*** Begin section ***

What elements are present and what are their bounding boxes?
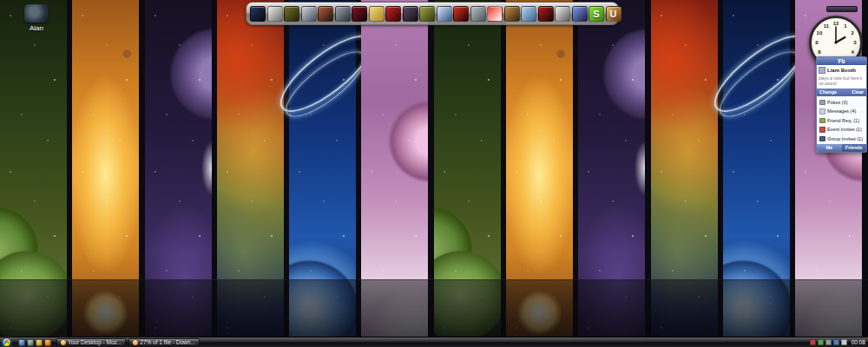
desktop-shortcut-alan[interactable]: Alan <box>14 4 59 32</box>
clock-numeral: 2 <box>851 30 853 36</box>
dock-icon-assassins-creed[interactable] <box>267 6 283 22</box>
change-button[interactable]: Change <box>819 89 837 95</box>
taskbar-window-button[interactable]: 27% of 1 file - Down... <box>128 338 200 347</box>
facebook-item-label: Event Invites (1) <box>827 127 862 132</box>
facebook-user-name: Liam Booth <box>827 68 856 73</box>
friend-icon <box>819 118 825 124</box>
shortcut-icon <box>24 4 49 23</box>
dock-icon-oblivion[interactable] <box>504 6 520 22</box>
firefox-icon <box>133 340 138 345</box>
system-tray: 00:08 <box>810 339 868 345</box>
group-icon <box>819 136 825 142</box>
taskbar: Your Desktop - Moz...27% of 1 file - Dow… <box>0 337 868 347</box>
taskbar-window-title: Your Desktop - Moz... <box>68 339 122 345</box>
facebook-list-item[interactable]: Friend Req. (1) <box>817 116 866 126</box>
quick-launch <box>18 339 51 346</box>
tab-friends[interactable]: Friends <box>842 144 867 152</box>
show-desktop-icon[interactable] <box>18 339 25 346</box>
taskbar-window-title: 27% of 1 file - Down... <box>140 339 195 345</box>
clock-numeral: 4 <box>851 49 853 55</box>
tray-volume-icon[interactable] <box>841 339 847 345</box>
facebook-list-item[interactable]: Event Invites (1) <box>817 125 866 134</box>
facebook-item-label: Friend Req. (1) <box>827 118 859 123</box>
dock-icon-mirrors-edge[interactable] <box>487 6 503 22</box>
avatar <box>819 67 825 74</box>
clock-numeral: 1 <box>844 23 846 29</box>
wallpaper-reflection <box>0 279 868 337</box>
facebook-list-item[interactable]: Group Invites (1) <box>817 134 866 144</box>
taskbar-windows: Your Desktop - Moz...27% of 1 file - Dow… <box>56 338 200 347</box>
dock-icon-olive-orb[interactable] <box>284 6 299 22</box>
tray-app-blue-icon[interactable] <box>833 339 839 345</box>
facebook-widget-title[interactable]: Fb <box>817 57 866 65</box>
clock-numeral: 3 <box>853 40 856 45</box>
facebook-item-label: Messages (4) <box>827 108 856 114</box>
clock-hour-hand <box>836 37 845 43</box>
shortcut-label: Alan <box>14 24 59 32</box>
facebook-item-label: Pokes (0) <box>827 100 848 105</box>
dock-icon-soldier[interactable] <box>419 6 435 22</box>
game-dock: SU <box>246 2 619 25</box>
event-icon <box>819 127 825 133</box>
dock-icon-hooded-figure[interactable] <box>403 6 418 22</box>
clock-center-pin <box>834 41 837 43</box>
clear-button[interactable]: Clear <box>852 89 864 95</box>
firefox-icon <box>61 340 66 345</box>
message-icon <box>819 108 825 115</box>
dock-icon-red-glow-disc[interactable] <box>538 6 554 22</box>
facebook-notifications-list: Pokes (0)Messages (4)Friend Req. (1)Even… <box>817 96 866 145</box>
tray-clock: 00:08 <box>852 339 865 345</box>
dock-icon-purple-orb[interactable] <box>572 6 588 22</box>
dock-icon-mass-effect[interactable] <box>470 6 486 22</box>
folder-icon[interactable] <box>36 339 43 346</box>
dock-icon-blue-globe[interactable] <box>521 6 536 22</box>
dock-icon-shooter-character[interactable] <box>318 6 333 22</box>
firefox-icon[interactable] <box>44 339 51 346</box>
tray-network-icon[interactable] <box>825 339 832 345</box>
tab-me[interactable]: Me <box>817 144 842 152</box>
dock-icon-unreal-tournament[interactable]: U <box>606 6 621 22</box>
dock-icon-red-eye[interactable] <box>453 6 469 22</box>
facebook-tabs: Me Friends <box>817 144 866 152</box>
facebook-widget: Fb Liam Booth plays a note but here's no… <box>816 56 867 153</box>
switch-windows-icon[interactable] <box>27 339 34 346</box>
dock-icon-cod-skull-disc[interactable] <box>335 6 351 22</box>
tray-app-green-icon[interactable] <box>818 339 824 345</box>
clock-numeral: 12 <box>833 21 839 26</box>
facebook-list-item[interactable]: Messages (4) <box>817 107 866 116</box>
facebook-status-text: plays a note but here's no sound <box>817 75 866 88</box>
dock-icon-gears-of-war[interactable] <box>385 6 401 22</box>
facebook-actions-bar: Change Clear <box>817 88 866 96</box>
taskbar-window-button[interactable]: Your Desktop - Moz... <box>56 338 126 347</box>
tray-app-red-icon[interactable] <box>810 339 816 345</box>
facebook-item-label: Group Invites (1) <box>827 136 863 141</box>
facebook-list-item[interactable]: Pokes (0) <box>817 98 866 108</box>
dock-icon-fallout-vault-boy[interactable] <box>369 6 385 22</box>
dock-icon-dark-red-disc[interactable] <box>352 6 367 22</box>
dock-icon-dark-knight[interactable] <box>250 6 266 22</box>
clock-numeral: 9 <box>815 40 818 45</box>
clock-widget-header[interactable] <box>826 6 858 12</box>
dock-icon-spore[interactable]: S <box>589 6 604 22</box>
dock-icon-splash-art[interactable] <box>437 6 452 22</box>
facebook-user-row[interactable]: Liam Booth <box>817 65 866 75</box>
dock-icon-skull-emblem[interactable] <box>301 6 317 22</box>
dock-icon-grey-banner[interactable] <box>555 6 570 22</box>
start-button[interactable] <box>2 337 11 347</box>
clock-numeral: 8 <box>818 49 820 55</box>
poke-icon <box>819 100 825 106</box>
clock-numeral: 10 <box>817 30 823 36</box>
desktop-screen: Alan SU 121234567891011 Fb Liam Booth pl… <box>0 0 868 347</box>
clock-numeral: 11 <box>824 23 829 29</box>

*** End section ***

Please transcribe the entries precisely and omit any images they hold.

TASK RESULT -
What elements are present and what are their bounding boxes?
desktop-shortcut-alan[interactable]: Alan <box>14 4 59 32</box>
clock-numeral: 2 <box>851 30 853 36</box>
dock-icon-assassins-creed[interactable] <box>267 6 283 22</box>
change-button[interactable]: Change <box>819 89 837 95</box>
taskbar-window-button[interactable]: 27% of 1 file - Down... <box>128 338 200 347</box>
facebook-item-label: Event Invites (1) <box>827 127 862 132</box>
facebook-user-name: Liam Booth <box>827 68 856 73</box>
friend-icon <box>819 118 825 124</box>
shortcut-icon <box>24 4 49 23</box>
dock-icon-oblivion[interactable] <box>504 6 520 22</box>
firefox-icon <box>133 340 138 345</box>
system-tray: 00:08 <box>810 339 868 345</box>
group-icon <box>819 136 825 142</box>
taskbar: Your Desktop - Moz...27% of 1 file - Dow… <box>0 337 868 347</box>
taskbar-window-title: Your Desktop - Moz... <box>68 339 122 345</box>
facebook-list-item[interactable]: Friend Req. (1) <box>817 116 866 126</box>
quick-launch <box>18 339 51 346</box>
tab-friends[interactable]: Friends <box>842 144 867 152</box>
show-desktop-icon[interactable] <box>18 339 25 346</box>
taskbar-window-title: 27% of 1 file - Down... <box>140 339 195 345</box>
clock-numeral: 4 <box>851 49 853 55</box>
tray-volume-icon[interactable] <box>841 339 847 345</box>
facebook-list-item[interactable]: Event Invites (1) <box>817 125 866 134</box>
facebook-item-label: Friend Req. (1) <box>827 118 859 123</box>
dock-icon-mirrors-edge[interactable] <box>487 6 503 22</box>
avatar <box>819 67 825 74</box>
clock-numeral: 1 <box>844 23 846 29</box>
wallpaper-reflection <box>0 279 868 337</box>
facebook-list-item[interactable]: Group Invites (1) <box>817 134 866 144</box>
taskbar-windows: Your Desktop - Moz...27% of 1 file - Dow… <box>56 338 200 347</box>
dock-icon-olive-orb[interactable] <box>284 6 299 22</box>
tray-app-blue-icon[interactable] <box>833 339 839 345</box>
facebook-widget-title[interactable]: Fb <box>817 57 866 65</box>
clock-numeral: 3 <box>853 40 856 45</box>
facebook-item-label: Messages (4) <box>827 108 856 114</box>
clock-hour-hand <box>836 37 845 43</box>
shortcut-label: Alan <box>14 24 59 32</box>
facebook-item-label: Pokes (0) <box>827 100 848 105</box>
dock-icon-soldier[interactable] <box>419 6 435 22</box>
game-dock: SU <box>246 2 619 25</box>
event-icon <box>819 127 825 133</box>
dock-icon-hooded-figure[interactable] <box>403 6 418 22</box>
clock-center-pin <box>834 41 837 43</box>
clear-button[interactable]: Clear <box>852 89 864 95</box>
firefox-icon <box>61 340 66 345</box>
message-icon <box>819 108 825 115</box>
dock-icon-red-glow-disc[interactable] <box>538 6 554 22</box>
facebook-notifications-list: Pokes (0)Messages (4)Friend Req. (1)Even… <box>817 96 866 145</box>
tray-clock: 00:08 <box>852 339 865 345</box>
dock-icon-purple-orb[interactable] <box>572 6 588 22</box>
dock-icon-mass-effect[interactable] <box>470 6 486 22</box>
folder-icon[interactable] <box>36 339 43 346</box>
dock-icon-blue-globe[interactable] <box>521 6 536 22</box>
dock-icon-shooter-character[interactable] <box>318 6 333 22</box>
firefox-icon[interactable] <box>44 339 51 346</box>
tray-network-icon[interactable] <box>825 339 832 345</box>
tab-me[interactable]: Me <box>817 144 842 152</box>
dock-icon-unreal-tournament[interactable]: U <box>606 6 621 22</box>
dock-icon-red-eye[interactable] <box>453 6 469 22</box>
facebook-tabs: Me Friends <box>817 144 866 152</box>
facebook-widget: Fb Liam Booth plays a note but here's no… <box>816 56 867 153</box>
switch-windows-icon[interactable] <box>27 339 34 346</box>
dock-icon-cod-skull-disc[interactable] <box>335 6 351 22</box>
tray-app-green-icon[interactable] <box>818 339 824 345</box>
clock-numeral: 12 <box>833 21 839 26</box>
facebook-list-item[interactable]: Messages (4) <box>817 107 866 116</box>
facebook-status-text: plays a note but here's no sound <box>817 75 866 88</box>
dock-icon-gears-of-war[interactable] <box>385 6 401 22</box>
facebook-actions-bar: Change Clear <box>817 88 866 96</box>
taskbar-window-button[interactable]: Your Desktop - Moz... <box>56 338 126 347</box>
tray-app-red-icon[interactable] <box>810 339 816 345</box>
facebook-item-label: Group Invites (1) <box>827 136 863 141</box>
facebook-list-item[interactable]: Pokes (0) <box>817 98 866 108</box>
dock-icon-fallout-vault-boy[interactable] <box>369 6 385 22</box>
dock-icon-dark-red-disc[interactable] <box>352 6 367 22</box>
dock-icon-dark-knight[interactable] <box>250 6 266 22</box>
clock-numeral: 9 <box>815 40 818 45</box>
clock-widget-header[interactable] <box>826 6 858 12</box>
dock-icon-spore[interactable]: S <box>589 6 604 22</box>
dock-icon-splash-art[interactable] <box>437 6 452 22</box>
facebook-user-row[interactable]: Liam Booth <box>817 65 866 75</box>
dock-icon-skull-emblem[interactable] <box>301 6 317 22</box>
dock-icon-grey-banner[interactable] <box>555 6 570 22</box>
start-button[interactable] <box>2 337 11 347</box>
clock-numeral: 8 <box>818 49 820 55</box>
poke-icon <box>819 100 825 106</box>
clock-numeral: 10 <box>817 30 823 36</box>
desktop-screen: Alan SU 121234567891011 Fb Liam Booth pl… <box>0 0 868 347</box>
clock-numeral: 11 <box>824 23 829 29</box>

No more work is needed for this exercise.